Председатель предоставил слово общественному обвинителю, и я сразу же взял какой-то неверный тон с искусственными восклицаниями негодования и возмущения. По какому поводу я негодовал? Чем возмущался? Плетя нечто невразумительное, я уставился на «защитника» — Н. Н. Пунина, — и тут произошло то, о чем я и теперь не могу вспоминать не краснея.
У Пунина был тик — непроизвольно дергалось веко левого (или правого?) глаза, и мне пришло в голову спросить: почему защитник ежеминутно подмигивает то свидетелям, то судье, то кому-то из публики? Уж нет ли здесь какого-нибудь тайного уговора?
Помню, что Пунин, слегка растерявшись, начал было что-то объяснять… Но я уже продолжал свою стремительную, бездарную речь.
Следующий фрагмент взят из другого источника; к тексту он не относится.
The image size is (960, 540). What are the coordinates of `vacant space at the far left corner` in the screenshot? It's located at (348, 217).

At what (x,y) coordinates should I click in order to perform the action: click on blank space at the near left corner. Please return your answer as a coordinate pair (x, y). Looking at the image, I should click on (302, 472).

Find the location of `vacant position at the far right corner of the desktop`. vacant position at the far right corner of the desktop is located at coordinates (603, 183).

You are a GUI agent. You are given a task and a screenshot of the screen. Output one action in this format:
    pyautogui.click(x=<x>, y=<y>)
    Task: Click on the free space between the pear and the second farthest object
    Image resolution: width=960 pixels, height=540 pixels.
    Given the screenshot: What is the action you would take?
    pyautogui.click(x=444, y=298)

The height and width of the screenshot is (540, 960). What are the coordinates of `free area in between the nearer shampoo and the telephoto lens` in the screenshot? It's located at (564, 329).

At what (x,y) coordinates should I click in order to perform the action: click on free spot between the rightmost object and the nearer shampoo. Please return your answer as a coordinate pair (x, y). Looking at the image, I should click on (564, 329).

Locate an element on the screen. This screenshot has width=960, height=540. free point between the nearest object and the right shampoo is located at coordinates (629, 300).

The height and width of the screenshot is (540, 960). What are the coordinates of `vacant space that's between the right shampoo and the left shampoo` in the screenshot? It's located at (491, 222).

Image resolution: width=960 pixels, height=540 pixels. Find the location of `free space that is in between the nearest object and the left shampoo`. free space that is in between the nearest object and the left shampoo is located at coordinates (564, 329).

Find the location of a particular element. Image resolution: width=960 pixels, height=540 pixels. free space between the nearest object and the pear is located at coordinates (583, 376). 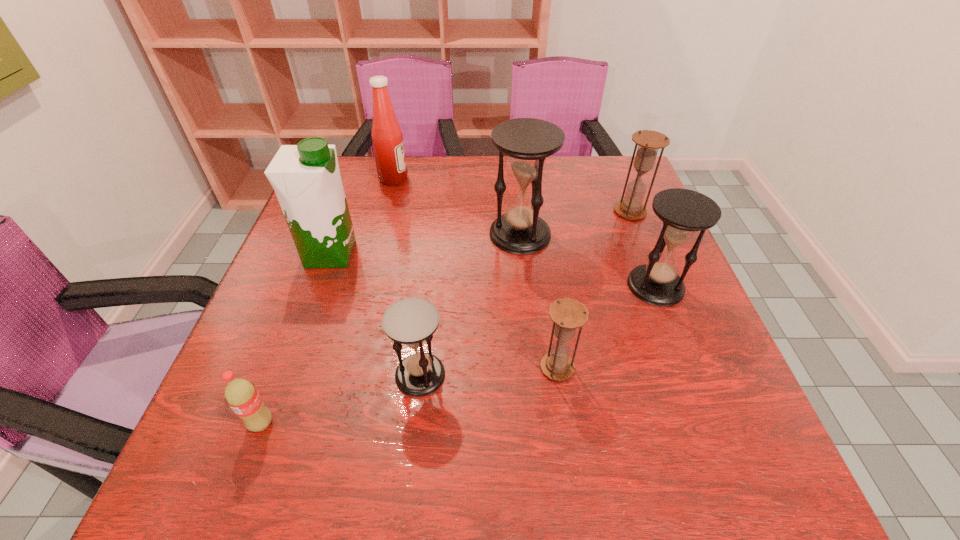 Where is `vacant space located on the left of the nearer brown hourglass`? vacant space located on the left of the nearer brown hourglass is located at coordinates (386, 367).

Where is `free location located on the right of the fourth object from left to right`? This screenshot has height=540, width=960. free location located on the right of the fourth object from left to right is located at coordinates (628, 375).

At what (x,y) coordinates should I click in order to perform the action: click on blank space located on the back of the nearest object. Please return your answer as a coordinate pair (x, y). Looking at the image, I should click on (309, 294).

You are a GUI agent. You are given a task and a screenshot of the screen. Output one action in this format:
    pyautogui.click(x=<x>, y=<y>)
    Task: Click on the condiment that is positioned at the far edge
    This screenshot has height=540, width=960.
    Given the screenshot: What is the action you would take?
    pyautogui.click(x=387, y=138)

This screenshot has width=960, height=540. I want to click on hourglass that is at the far edge, so click(649, 142).

The width and height of the screenshot is (960, 540). Identify the location of soya milk at the left edge. (306, 178).

Where is `soda positioned at the left edge`? The image size is (960, 540). soda positioned at the left edge is located at coordinates (241, 395).

Locate an element on the screen. The image size is (960, 540). object at the far right corner is located at coordinates (649, 142).

Where is `blank space at the far edge`? blank space at the far edge is located at coordinates (435, 159).

In the image, there is a desktop. Identify the location of vacant space at the near edge. (299, 455). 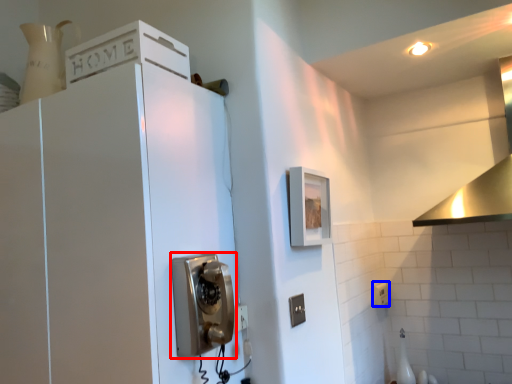 Question: Which point is further to the camera, corded phone (highlighted by a red box) or electric outlet (highlighted by a blue box)?

Choices:
 (A) corded phone
 (B) electric outlet

Answer: (B) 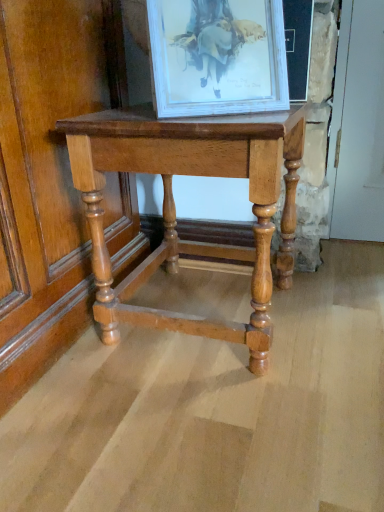 What are the coordinates of `free spot to the right of polished wood table at center` in the screenshot? It's located at (333, 307). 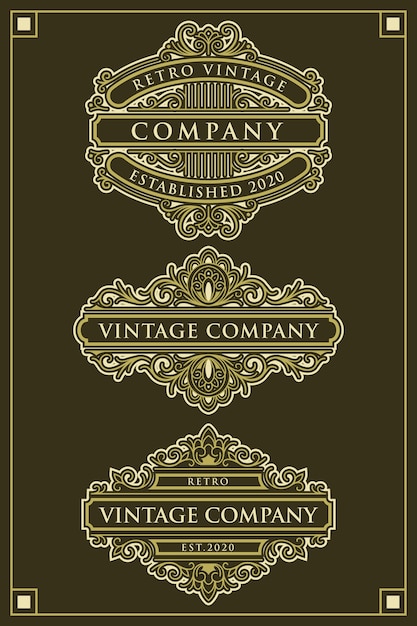 Where is `scrollwork`? This screenshot has height=626, width=417. scrollwork is located at coordinates (214, 577), (216, 397), (213, 208), (203, 38). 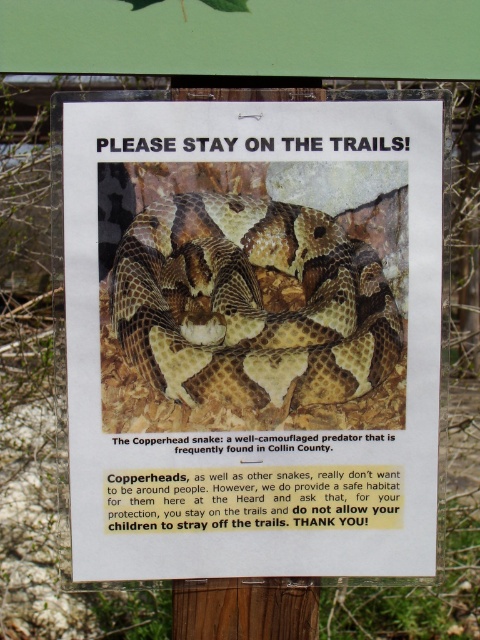 Does camouflage-patterned snake at center have a lesser width compared to camouflage scales snake at center?

No, camouflage-patterned snake at center is not thinner than camouflage scales snake at center.

Measure the distance between camouflage-patterned snake at center and camera.

They are 3.72 feet apart.

What do you see at coordinates (252, 337) in the screenshot? I see `camouflage-patterned snake at center` at bounding box center [252, 337].

Locate an element on the screen. The image size is (480, 640). camouflage-patterned snake at center is located at coordinates (252, 337). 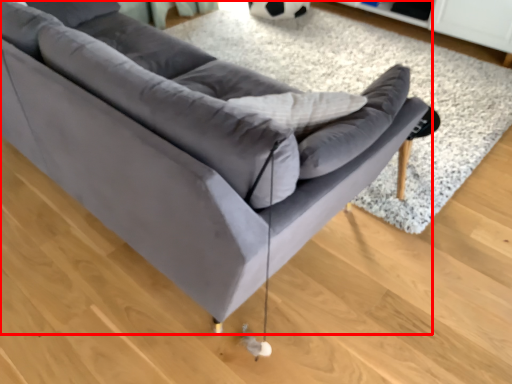 Question: Considering the relative positions of studio couch (annotated by the red box) and mat in the image provided, where is studio couch (annotated by the red box) located with respect to the staircase?

Choices:
 (A) right
 (B) left

Answer: (B) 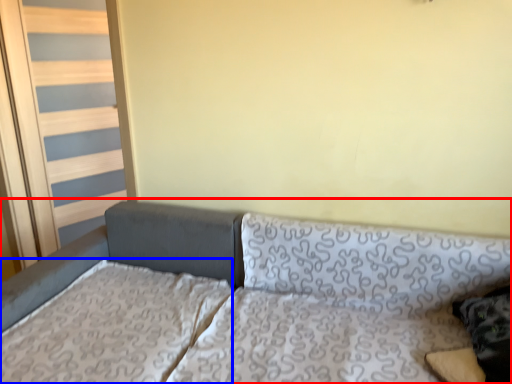 Question: Among these objects, which one is farthest to the camera, studio couch (highlighted by a red box) or mattress (highlighted by a blue box)?

Choices:
 (A) studio couch
 (B) mattress

Answer: (B) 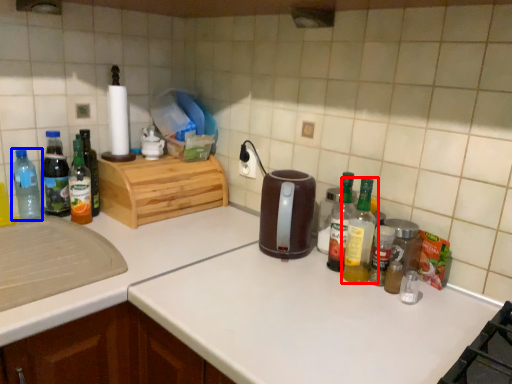 Question: Which of the following is the farthest to the observer, bottle (highlighted by a red box) or bottle (highlighted by a blue box)?

Choices:
 (A) bottle
 (B) bottle

Answer: (B) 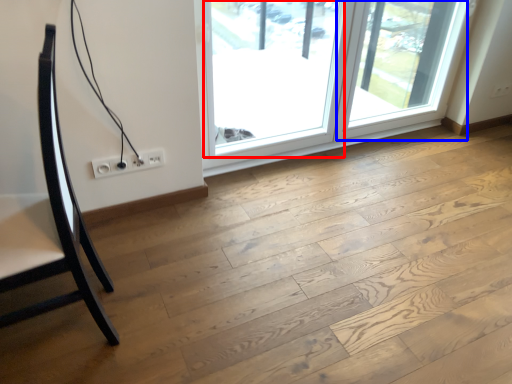 Question: Which point is closer to the camera, window (highlighted by a red box) or screen door (highlighted by a blue box)?

Choices:
 (A) window
 (B) screen door

Answer: (A) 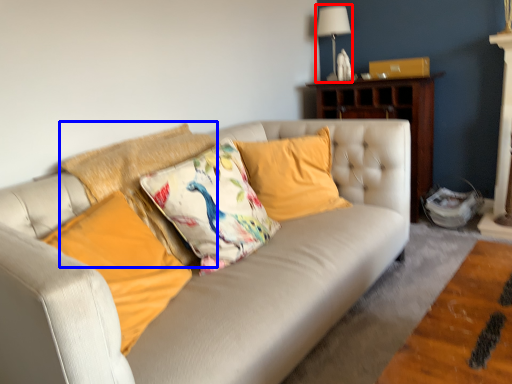 Question: Among these objects, which one is farthest to the camera, lamp (highlighted by a red box) or pillow (highlighted by a blue box)?

Choices:
 (A) lamp
 (B) pillow

Answer: (A) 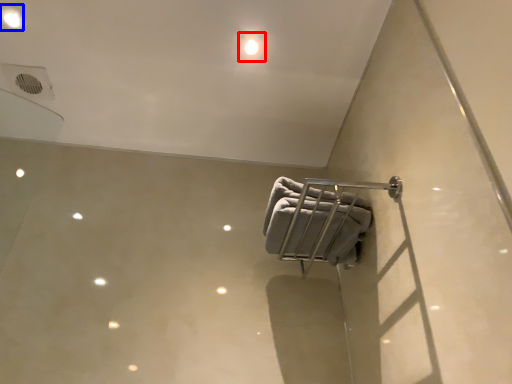 Question: Among these objects, which one is farthest to the camera, dot (highlighted by a red box) or dot (highlighted by a blue box)?

Choices:
 (A) dot
 (B) dot

Answer: (A) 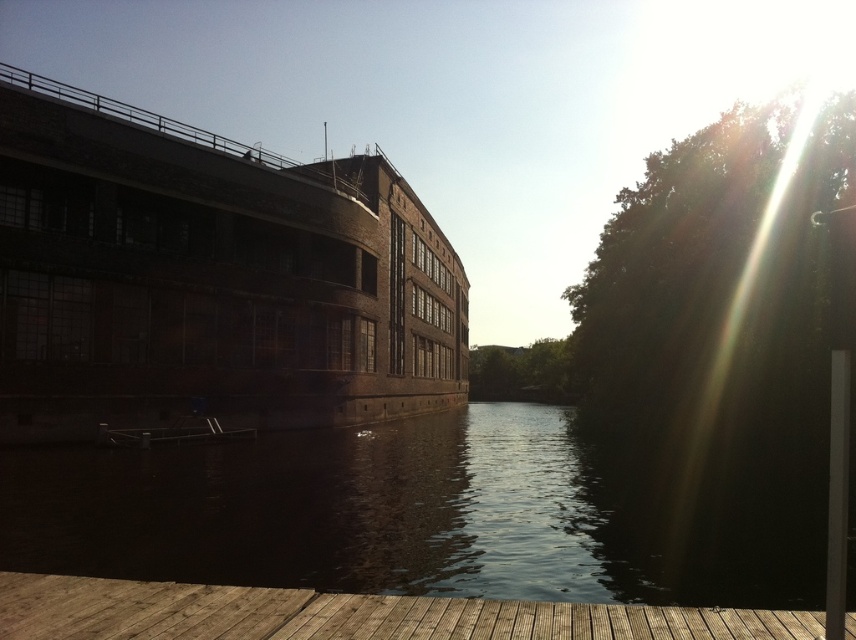 Does dark reflective water at center appear under wooden at lower left?

Correct, dark reflective water at center is located below wooden at lower left.

Which is above, dark reflective water at center or wooden at lower left?

wooden at lower left is above.

The width and height of the screenshot is (856, 640). I want to click on dark reflective water at center, so click(414, 515).

Identify the location of wooden at lower left. The width and height of the screenshot is (856, 640). (349, 614).

Which is behind, point (525, 612) or point (129, 440)?

Positioned behind is point (129, 440).

The image size is (856, 640). Identify the location of wooden at lower left. (349, 614).

Find the location of a particular element. This screenshot has height=640, width=856. wooden at lower left is located at coordinates (349, 614).

Locate an element on the screen. This screenshot has height=640, width=856. dark reflective water at center is located at coordinates (414, 515).

Who is more distant from viewer, (687, 602) or (177, 429)?

Point (177, 429)

Between point (33, 524) and point (205, 420), which one is positioned behind?

Positioned behind is point (205, 420).

Find the location of a particular element. dark reflective water at center is located at coordinates (414, 515). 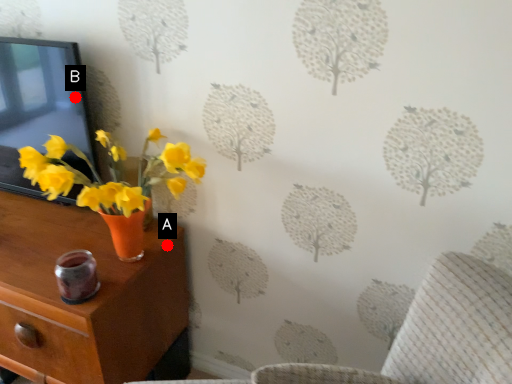 Question: Two points are circled on the image, labeled by A and B beside each circle. Among these points, which one is farthest from the camera?

Choices:
 (A) A is further
 (B) B is further

Answer: (A) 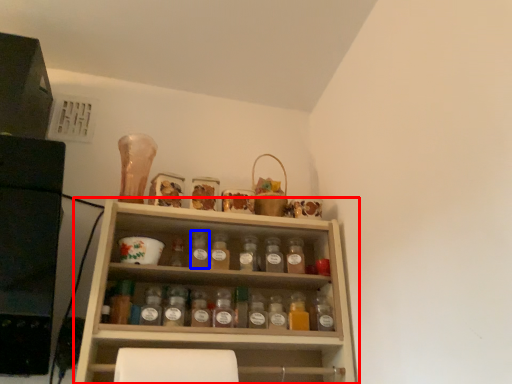 Question: Which object is further to the camera taking this photo, shelf (highlighted by a red box) or bottle (highlighted by a blue box)?

Choices:
 (A) shelf
 (B) bottle

Answer: (B) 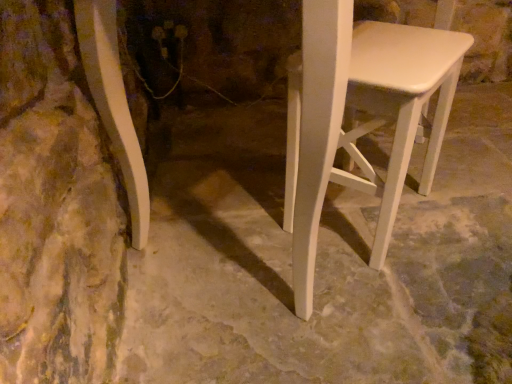 At what (x,y) coordinates should I click in order to perform the action: click on free spot to the right of white matte stool at right. Please return your answer as a coordinate pair (x, y). Looking at the image, I should click on (464, 208). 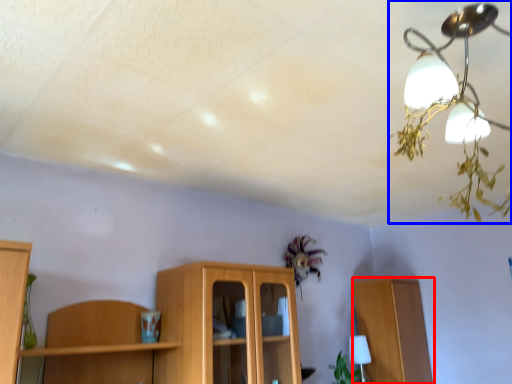 Question: Which of the following is the closest to the observer, cabinetry (highlighted by a red box) or lamp (highlighted by a blue box)?

Choices:
 (A) cabinetry
 (B) lamp

Answer: (B) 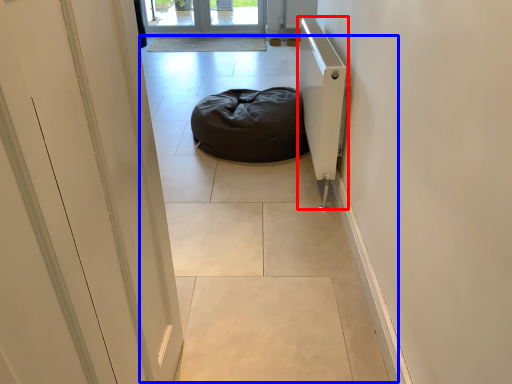 Question: Among these objects, which one is farthest to the camera, radiator (highlighted by a red box) or path (highlighted by a blue box)?

Choices:
 (A) radiator
 (B) path

Answer: (A) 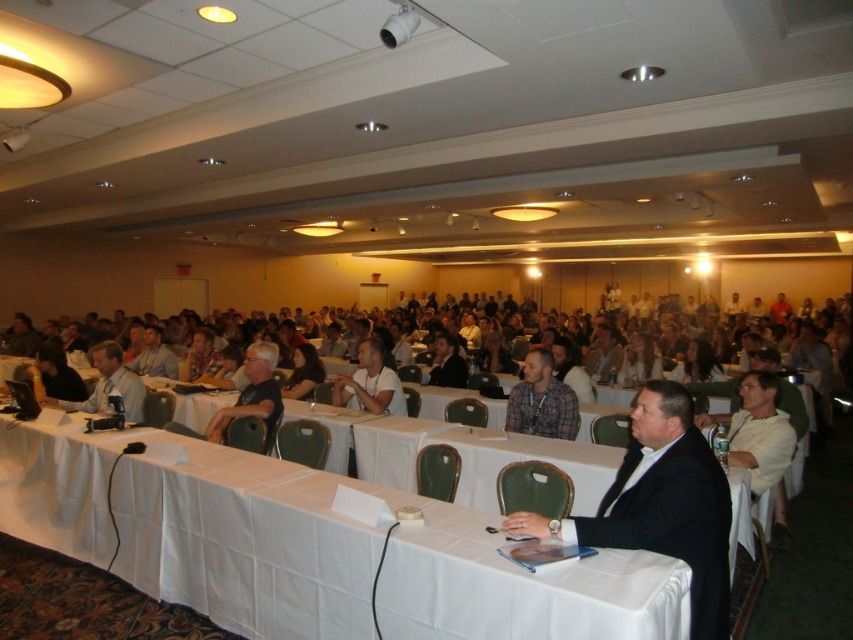 You are a photographer setting up for an event in the conference room. You need to position a camera so it can capture both the white cloth at center and the matte black laptop at left clearly. Based on their positions, which object should be placed closer to the camera to ensure both are in focus?

The white cloth at center is located below the matte black laptop at left. To ensure both are in focus, the camera should be positioned so that the matte black laptop at left is closer to the camera since it is above the white cloth at center.

You are standing at the entrance of the conference room and notice the white cloth at center. Can you determine its exact position using the coordinate system provided?

The white cloth at center is located at point (308, 547).

You are organizing a presentation and need to place a matte black laptop at left on the white cloth at center. Will the laptop fit on the cloth?

The white cloth at center might be wider than matte black laptop at left, so there is a possibility that the laptop will fit, but it is uncertain due to the comparative description.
Как же вел себя на этом «суде» Корней Иванович? Председателя он слушал с преувеличенным, подчеркнутым, глубоко серьезным вниманием. Мою неловкость по отношению к Пунину он отметил, чуть вздрогнув, подняв брови и как бы извинившись за меня перед ним. Когда некий поэт, известный своей глупостью и могучим телосложением, попросил слова и, ежеминутно пользуясь загадочным словом «синсический» (что можно было понять и как «социалистический», и как «стилистический»), стал упрекать Чуковского за какую-то его старую статью (кажется, о Горьком), Корней Иванович смиренно сложил длинные руки, сделал скорбное лицо и приготовился к закланию. Давно уже всем было ясно, что судить надо не его, а нас — за самодовольство, самонадеянность, за молодое нахальство. Но он, как выяснилось, придерживался противоположного мнения. В заключительной речи он разыграл целую маленькую комедию, покаялся в грехах, попросил снисхождения и воздал должное каждому оратору, отметив, в частности, что «с синсической точки зрения» упрекавший его поэт был совершенно прав.
2
Каков он был, этот писатель, известность которого напоминает своей сказочностью его же собственные сказки? Как создался вокруг него целый мир духовных ценностей, бесконечно разнообразный, оригинальный, привлекший внимание великого множества людей — от школьника до известнейших ученых? Как достиг он единства, нерасторжимо соединившего в нем писателя и человека?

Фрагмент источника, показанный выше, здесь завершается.